I remember the hot day that Susan and her partner came to the workshop and patiently packed and tied the cabinets onto their ute (utility vehicle) for the drive down to Kangaroo Valley. The pictures show the result. If you wish to book a stay at Susan’s property and see for yourself, contact me for her details.
A familiar sight in Sydney are rectangular dark red apartment blocks built in the early to middle 20th century. The blocks were constituted of four or six “flats” arranged two per floor and accessed by stairs through a front or side ground entranceway. .My clients, Jane and Chris, were lucky to have one of these flats. Theirs was at the top and to the rear facing east with middle distant views of the ocean.

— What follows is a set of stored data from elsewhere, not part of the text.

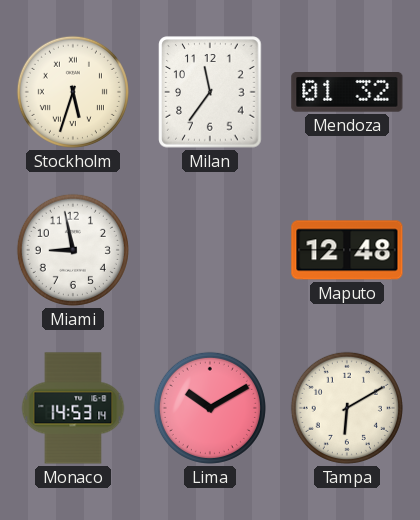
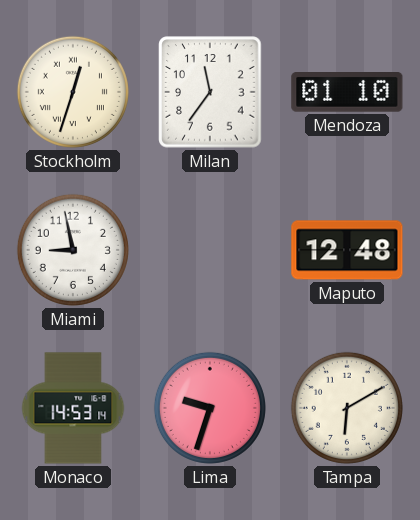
Stockholm: 5:33 -> 12:33
Mendoza: 01:32 -> 01:10
Lima: 10:10 -> 9:33
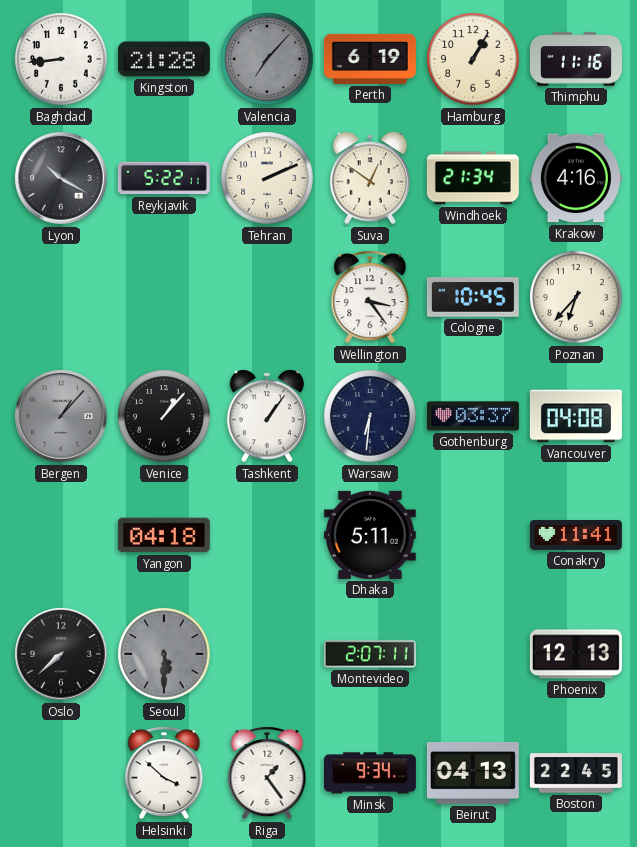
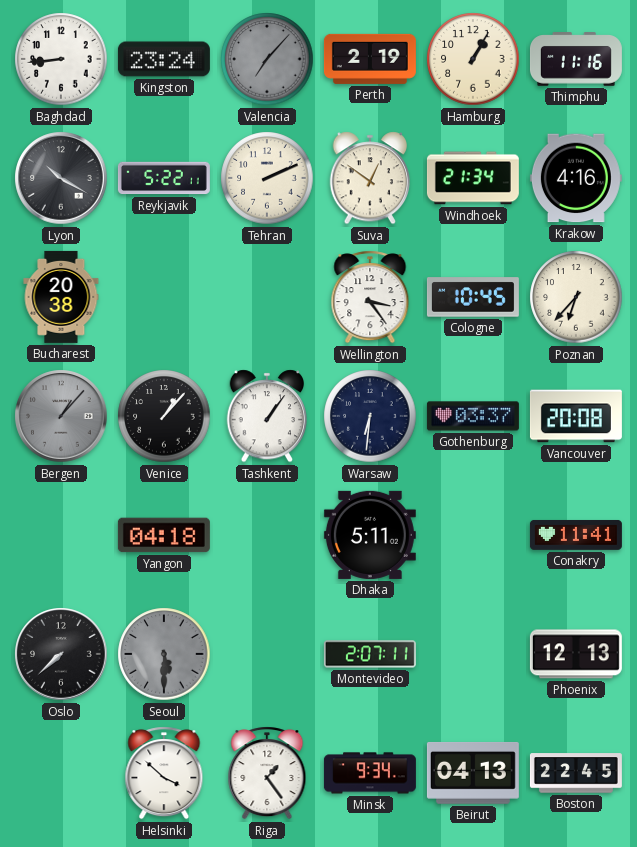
Kingston: 21:28 -> 23:24
Perth: 6:19 -> 2:19
Bucharest: none -> 20:38
Vancouver: 04:08 -> 20:08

Wishing to renovate the area around the front door and adjacent bathroom, they discussed with me their ideas to improve storage for linen and general items and their wish for a solid timber vanity cabinet with separate mirrored top cabinet to fit between an exterior wall and yet to be built internal wall.
All items were custom made in sustainable plantation Australian hoop pine. The 2 section storage cabinet alongside and above the inner entrance doorway was painted after installation by the client to blend into the space and walls. The vanity cabinet was finished in clear lacquer at the work shop. The real timber effect creates a warm natural feature amongst the surrounding painted surfaces.
The client chose the “sea shell” knobs for the bathroom suite. They correspond with the red colour on the Art Deco wall ornaments. And also with the chrome bathroom fittings such as the taps and the window fastener. This provides that extra detail and personal touch that makes a really, truly satisfyingly result.
Project: replace existing kitchen cupboards with white painted timber units.
Location: small heritage sandstone & brick house, Woollahra, Sydney, Australia
Carrie was looking for cabinetry to complement her kitchen with its raw brick walls, exposed Oregon timber roof framing and clay tile floor. Wanting to avoid the veneer-board look, she chose an Australian sustainable plantation “hoop pine” timber which, when painted, would have a solidity and depth equal to the other materials in the room.
Two other considerations for the project were an existing thick marble top around the sink and under the window to be retained – and the many exposed pipes and electrical wiring from previous times. Carrie couldn’t part with the marble top which had gained charm from use, as a natural material does. She also needed the pipes, wires, taps and other utilities to be accessible yet hidden without too much loss of storage space.
Mid project, Carrie changed her mind about the timber work top, deciding to go with a metal surface instead. The workshop was able to change specifications and a bespoke stainless steel top was ordered.
The benefit of personal service and custom design!